Arguably, the deal’s single biggest takeaway for investors isn’t noise about the debt ceiling, government spending versus austerity or any other macro-topic. Rather, it could be a provision tweaking Medicare premiums. As this Wall Street Journal article points out, 30% of the 50 million seniors in Medicare Part B—about 15 million folks—faced a 52% jump in premiums. Part of the budget bill would reduce those premiums to 15% instead—covered by a federal loan from the Treasury—as well as limit an increase in deductibles for enrollees. The loan would be paid back by those 15 million folks via a $3-a-month charge, spreading the cost increase out over a number of years. If it passes, this arguably could be the most tangible impact of the budget bill for many investors—an example of how legislation doesn’t have to dominate headlines to meaningfully affect regular folks.

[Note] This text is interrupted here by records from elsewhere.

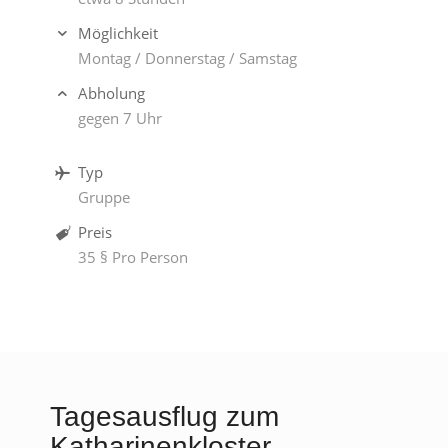
Möglichkeit
Montag / Donnerstag / Samstag
Abholung
gegen 7 Uhr
Typ
Gruppe
Preis
35 § Pro Person
Tagesausflug zum
Katharinenkloster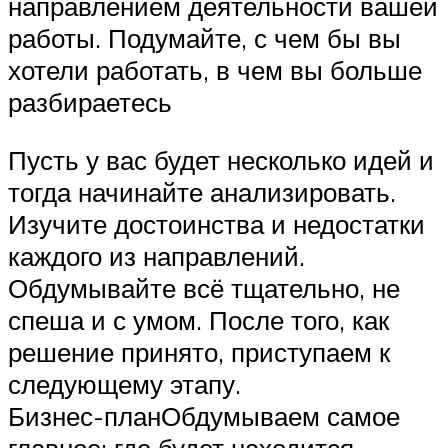
направлением деятельности вашей
работы. Подумайте, с чем бы вы
хотели работать, в чем вы больше
разбираетесь
Пусть у вас будет несколько идей и
тогда начинайте анализировать.
Изучите достоинства и недостатки
каждого из направлений.
Обдумывайте всё тщательно, не
спеша и с умом. После того, как
решение принято, приступаем к
следующему этапу.
Бизнес-планОбдумываем самое
главное: где будет находится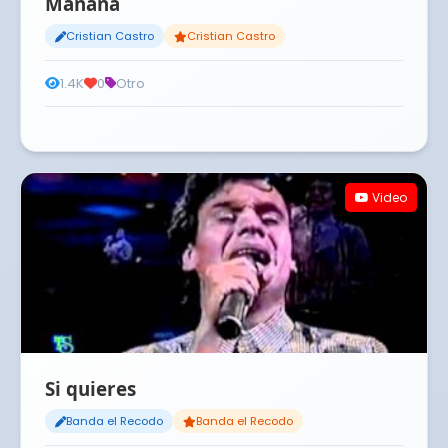
Mañana
Cristian Castro
Cristian Castro
1.4K
0
Otro
Video
Si quieres
Banda el Recodo
Banda el Recodo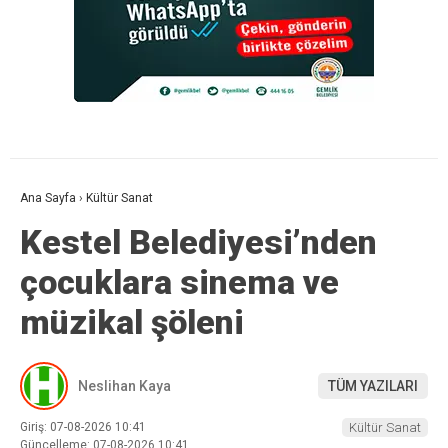
Ana Sayfa
›
Kültür Sanat
Kestel Belediyesi’nden
çocuklara sinema ve
müzikal şöleni
Neslihan Kaya
TÜM YAZILARI
Giriş: 07-08-2026 10:41
Kültür Sanat
Güncelleme: 07-08-2026 10:41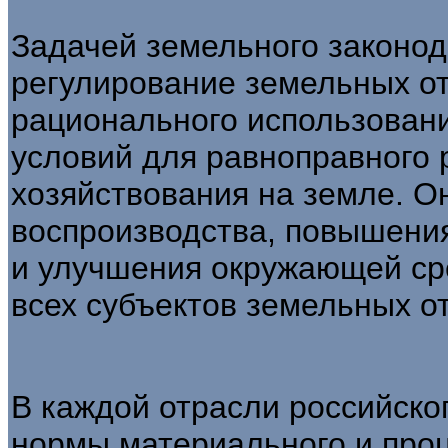
Задачей земельного законод
регулирование зе­мельных о
рационального использова­н
условий для равноправного
хозяйствования на земле. О
воспроизводства, повышения
и улучше­ния окружающей ср
всех субъектов земель­ных 
В каждой отрасли российско
нормы материального и проц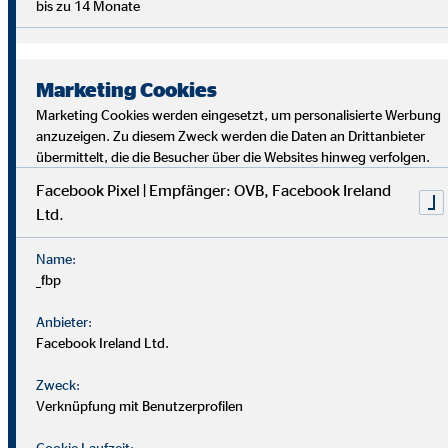
bis zu 14 Monate
Marketing Cookies
Marketing Cookies werden eingesetzt, um personalisierte Werbung
anzuzeigen. Zu diesem Zweck werden die Daten an Drittanbieter
übermittelt, die die Besucher über die Websites hinweg verfolgen.
Facebook Pixel | Empfänger: OVB, Facebook Ireland
Ltd.
Bei uns findest du Sicherheit, Selbstbestimmung und
Flexibilität. Teamarbeit und Austausch stehen im
Name:
Mittelpunkt. Dein Alltag ist vielfältig, da jede*r Kund*in
_fbp
individuelle Lösungen braucht. Als OVB-Berater*in
unterstützt du Kund*innen, die richtigen finanziellen
Anbieter:
Entscheidungen zu treffen.
Facebook Ireland Ltd.
Zweck:
Verknüpfung mit Benutzerprofilen
Cookie Laufzeit: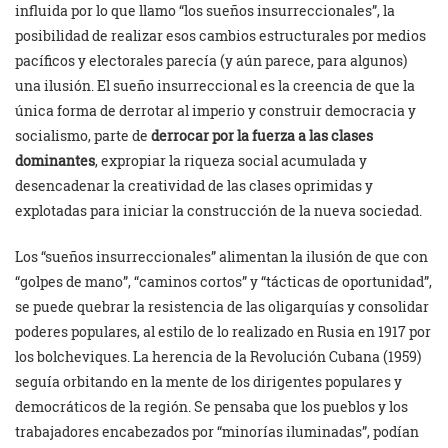
influida por lo que llamo “los sueños insurreccionales”, la
posibilidad de realizar esos cambios estructurales por medios
pacíficos y electorales parecía (y aún parece, para algunos)
una ilusión. El sueño insurreccional es la creencia de que la
única forma de derrotar al imperio y construir democracia y
socialismo, parte de
derrocar por la fuerza
a las clases
dominantes
, expropiar la riqueza social acumulada y
desencadenar la creatividad de las clases oprimidas y
explotadas para iniciar la construcción de la nueva sociedad.
Los “sueños insurreccionales” alimentan la ilusión de que con
“golpes de mano”, “caminos cortos” y “tácticas de oportunidad”,
se puede quebrar la resistencia de las oligarquías y consolidar
poderes populares, al estilo de lo realizado en Rusia en 1917 por
los bolcheviques. La herencia de la Revolución Cubana (1959)
seguía orbitando en la mente de los dirigentes populares y
democráticos de la región. Se pensaba que los pueblos y los
trabajadores encabezados por “minorías iluminadas”, podían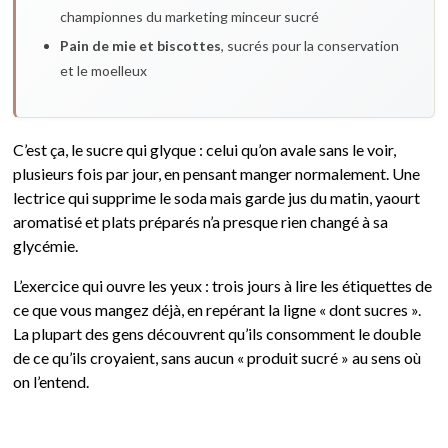
championnes du marketing minceur sucré
Pain de mie et biscottes
, sucrés pour la conservation
et le moelleux
C’est ça, le sucre qui glyque : celui qu’on avale sans le voir,
plusieurs fois par jour, en pensant manger normalement. Une
lectrice qui supprime le soda mais garde jus du matin, yaourt
aromatisé et plats préparés n’a presque rien changé à sa
glycémie.
L’exercice qui ouvre les yeux : trois jours à lire les étiquettes de
ce que vous mangez déjà, en repérant la ligne « dont sucres ».
La plupart des gens découvrent qu’ils consomment le double
de ce qu’ils croyaient, sans aucun « produit sucré » au sens où
on l’entend.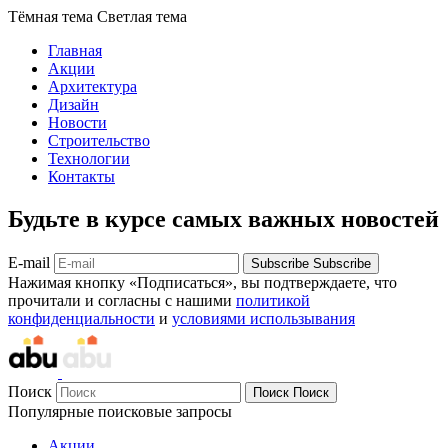
Тёмная тема
Светлая тема
Главная
Акции
Архитектура
Дизайн
Новости
Строительство
Технологии
Контакты
Будьте в курсе самых важных новостей
E-mail
Subscribe
Subscribe
Нажимая кнопку «Подписаться», вы подтверждаете, что
прочитали и согласны с нашими
политикой
конфиденциальности
и
условиями использывания
Поиск
Поиск
Поиск
Популярные поисковые запросы
Акции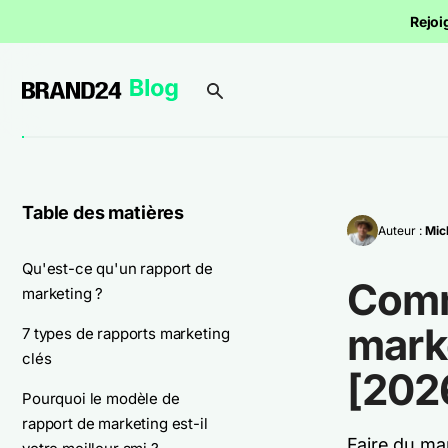
Rejoi
Table des matières
Auteur :
Mic
Qu'est-ce qu'un rapport de
Comm
marketing ?
mark
7 types de rapports marketing
clés
[202
Pourquoi le modèle de
rapport de marketing est-il
Faire du ma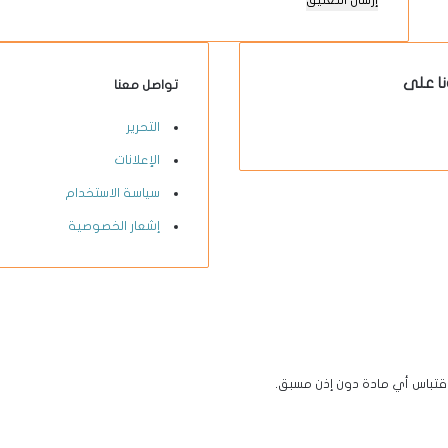
نا على
تواصل معنا
X-
يوتيوب
انستقرام
فيسبوك
التحرير
twitter
الإعلانات
سياسة الاستخدام
إشعار الخصوصية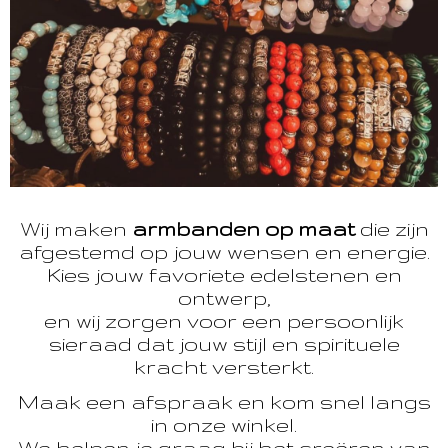
Wij maken
armbanden op maat
die zijn
afgestemd op jouw wensen en energie.
Kies jouw favoriete edelstenen en
ontwerp,
en wij zorgen voor een persoonlijk
sieraad dat jouw stijl en spirituele
kracht versterkt.
Maak een afspraak en kom snel langs
in onze winkel.
We helpen je graag bij het creëren van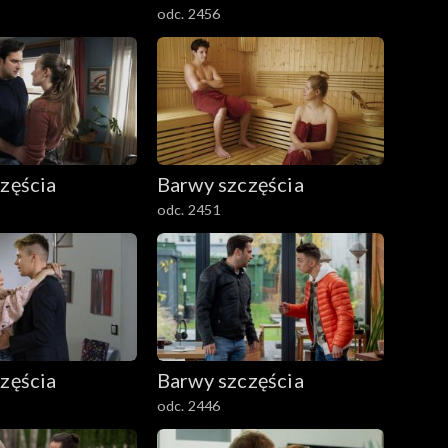
odc. 2456
zęścia
Barwy szczęścia
odc. 2451
zęścia
Barwy szczęścia
odc. 2446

[ii] There is also an additional $32 billion increase to emergency overseas defense spending not included in that $80 billion
[iii] We award no “huzzahs.”
[v] And S&P still downgraded US debt a few days later. And despite their report including a several-trillion dollar math error! The nerve!
[vi] Though they aren’t doing away with it entirely—the planned sales are a drop in the bucket … err, well.
[vii] Something they have in common with regular folks!